1/ « Un corps de femme » (L’Editeur) est votre premier livre. On le ressent comme un accouchement, un envol. « Le corps a parfois beaucoup d'esprit », écrivez-vous… Pouvez-vous nous présenter votre récit?

Aude Lechrist : Le récit a cessé quand j'ai débuté mon roman. Mon parcours personnel m'a poussé à m’intéresser à l'intelligence du corps, la manière dont il nous rend libres. Sans lui, je n'aurais jamais compris que quinze ans après, je n'avais toujours pas fait le deuil de ma mère. A partir de ce constat, je me suis rendue compte que mon histoire était universelle ; je ne cessais de rencontrer des personnes qui exprimaient dans la douleur une histoire qu'elles n'avaient pas pris le temps d'écouter. C'est toute l'ambigüité de la résilience : elle vous aide à survivre, à surmonter un traumatisme, mais elle ne prend pas le temps de classer le dossier. Palliative elle ne guérit pas. Le corps est là pour vous le rappeler. Reconnaître le traumatisme, c'est une condition nécessaire pour s'affranchir et conquérir sa liberté, retrouver son identité, celle qui n'a pas été modifiée par le traumatisme, celle qui demande à vivre, à ressentir. Conquérir cette légèreté, une coupe de champagne à la main, c'est tout le propos de ce roman.

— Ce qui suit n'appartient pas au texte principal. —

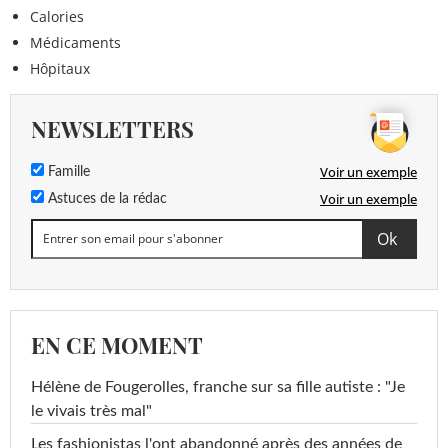
Calories
Médicaments
Hôpitaux
NEWSLETTERS
Voir un exemple
Famille
Voir un exemple
Astuces de la rédac
EN CE MOMENT
Hélène de Fougerolles, franche sur sa fille autiste : "Je
le vivais très mal"
Les fashionistas l'ont abandonné après des années de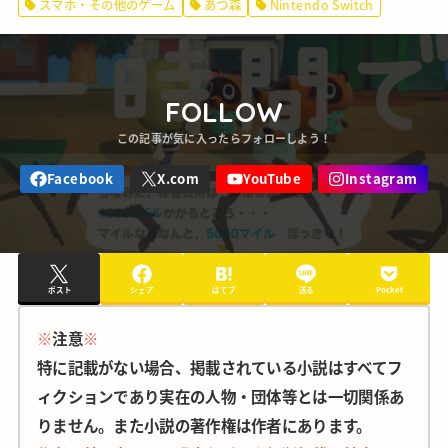
スマホ・その他のゲーム
あつ森
Nintendo Switch
FOLLOW
ポスト
シェア
はてブ
送る
Pocket
※
注意
※
特に記載がない場合、掲載されている小説はすべてフ
ィクションであり実在の人物・団体等とは一切関係あ
りません。また小説の著作権は作者にあります。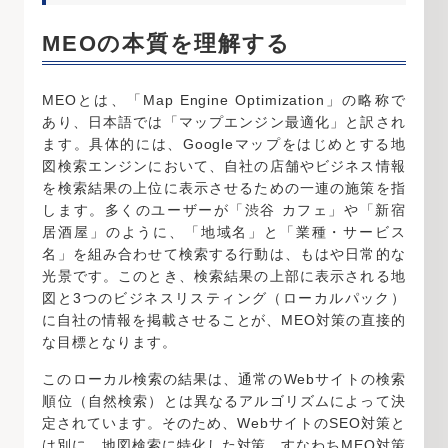
MEOの本質を理解する
MEOとは、「Map Engine Optimization」の略称で
あり、日本語では「マップエンジン最適化」と訳され
ます。具体的には、Googleマップをはじめとする地
図検索エンジンにおいて、自社の店舗やビジネス情報
を検索結果の上位に表示させるための一連の施策を指
します。多くのユーザーが「渋谷 カフェ」や「新宿
居酒屋」のように、「地域名」と「業種・サービス
名」を組み合わせて検索する行動は、もはや日常的な
光景です。このとき、検索結果の上部に表示される地
図と3つのビジネスリスティング（ローカルパック）
に自社の情報を掲載させることが、MEO対策の直接的
な目標となります。
このローカル検索の結果は、通常のWebサイトの検索
順位（自然検索）とは異なるアルゴリズムによって決
定されています。そのため、WebサイトのSEO対策と
は別に、地図検索に特化した対策、すなわちMEO対策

2/ Votre livre semble écrit avec votre chair. Auto-fiction, roman, autobiographie? Quelle frontière définissez-vous entre le récit et vous-même? Entre Maïa et Aude?

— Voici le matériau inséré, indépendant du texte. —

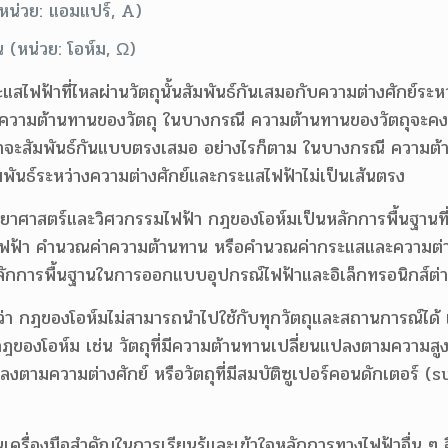
(หน่วย: แอมแปร์, A)
 (หน่วย: โอห์ม, Ω)
ไฟฟ้าที่ไหลผ่านวัตถุนั้นสัมพันธ์กันเสมอกับความต่างศักย์ระห
ู่กับความต้านทานของวัตถุ ในบางกรณี ความต้านทานของวัตถุจะค
้าจะสัมพันธ์กันแบบตรงเสมอ อย่างไรก็ตาม ในบางกรณี ความต้
มพันธ์ระหว่างความต่างศักย์และกระแสไฟฟ้าไม่เป็นเส้นตรง
ิทยาศาสตร์และวิศวกรรมไฟฟ้า กฎของโอห์มเป็นหลักการพื้นฐานท
รไฟฟ้า คำนวณค่าความต้านทาน หรือคำนวณค่ากระแสและความต่า
หลักการพื้นฐานในการออกแบบอุปกรณ์ไฟฟ้าและอิเล็กทรอนิกส์ต่
ว่า กฎของโอห์มไม่สามารถนำไปใช้กับทุกวัตถุและสถานการณ์ได้ เ
กฎของโอห์ม เช่น วัตถุที่มีความต้านทานเปลี่ยนแปลงตามความสูงขอ
งตามความต่างศักย์ หรือวัตถุที่มีสมบัติซูเปอร์คอนดักเตอร์ (
ป็นเครื่องมือสำคัญในการเรียนรู้และเข้าใจหลักการทางไฟฟ้าอื่น ๆ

Aude Lechrist : L'écriture ne m’intéresse que si on pose ses tripes sur la table. Les émotions doivent vibrer, la narration de Maïa devait être organique. Mais ce sont les tripes de Maïa, pas les miennes et c'est pour cela que j'ai pu aller aussi loin, sans gène, sans retenue. Le témoignage ne m’intéresse pas, c'est du factuel. Seul le roman permet à l'égo de l'écrivain de tomber pour le laisser accéder aux tourments universels de son âme. Le roman s'est écrit parce que le récit avait été assimilé.

3/ De nombreuses jeunes femmes se retrouveront en miroir avec votre héroïne : difficulté de quitter son enfance, peurs enfouies qui re-surgissent., son besoin d'être libre, admirée, mais aussi aimée. Est-ce que vous diriez que Maïa, est un peu l'incarnation des trentenaires d'aujourd'hui, avec leurs doutes et leurs ambitions, leurs audaces et leur régressions?

Aude Lechrist : Les ambitions, les audaces, les régressions, la filiation, les corps, ses transformations, la peur de l'inconnu, ce sont des questions qui traversent les femmes tout au long de leur vie quelle que soit l'époque. Elles traversent aussi les hommes mais avec peut-être moins de force parce qu'ils ne sont pas interrogés chaque mois par ces hormones qui relient avec ce qu'il y a de plus archaïque en soi. Je crois que le processus que je décris dans Un corps de femme, celui qui permet de retrouver son identité dans son état le plus pur, affranchi des traumatismes et des conditionnements éducationnels, religieux, sociaux..., est un processus que chacun doit vivre pour cesser de s'agiter à la surface de son existence, plonger dedans -sans se boucher le nez ! Il faut avoir mis de l'ordre à l’intérieur de soi, il faut avoir su regarder ce qu'il y a de plus beau et de plus laid, il faut avoir accepté que même imparfaite, cette image soit harmonieuse.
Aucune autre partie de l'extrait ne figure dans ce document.